Ao longo do show, foram tocadas ainda duas ou três músicas da Black Flag (antiga banda punk da qual participaram Dez Cadena e Robo), com destaque absoluto para a divertidíssima "Rise Above".

Terminado o show, Jerry Only volta ao palco, pede ovações (sendo plenamente atendido) e oferece autógrafos para a multidão presente, que "aluga" o velho Misfit pedindo fotos e autógrafos em tudo o que se possa imaginar, incluindo roupas, papéis diversos e até tênis!

O show de Porto Alegre lavou a alma dos fãs do Misfits. Foi uma oportunidade admirável, quase sem paralelos, de testemunhar ao vivo a performance de alguns dos últimos representantes do legítimo punk rock de primeira geração. São poucos os autênticos pioneiros do gênero que continuam vivos e na ativa.

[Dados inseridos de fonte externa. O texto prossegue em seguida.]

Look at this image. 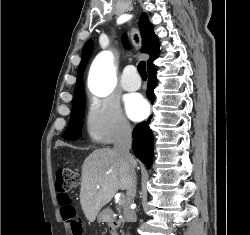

Vale ainda destacar que um público admirável compareceu no Opinião, virtualmente lotando o lugar apesar da fraquíssima divulgação e do potencial comercial nulo que a banda tem. Tecnicamente, esse foi o melhor dos três shows que eu vi da banda como trio, só perdendo para a apresentação do grupo em Curitiba em 1998, que foi inesquecível. O setlist foi ótimo, Jerry Only pela primeira vez na vida faz jus ao seu posto de vocalista da banda e o público do Misfits não só encontra-se preservado como continua crescendo e reciclando-se, o que é simplesmente admirável para uma banda que não apresenta material inédito há quase uma década. Esta foi a quarta vez que eu vi Only & Cia ao vivo em dez anos, e estou aguardando ansiosamente não só por um novo álbum de inéditas da banda, mas também pela oportunidade de ouvir esses clássicos do horror ao vivo pela quinta vez. Afinal de contas, WE ARE THE FIEND CLUB!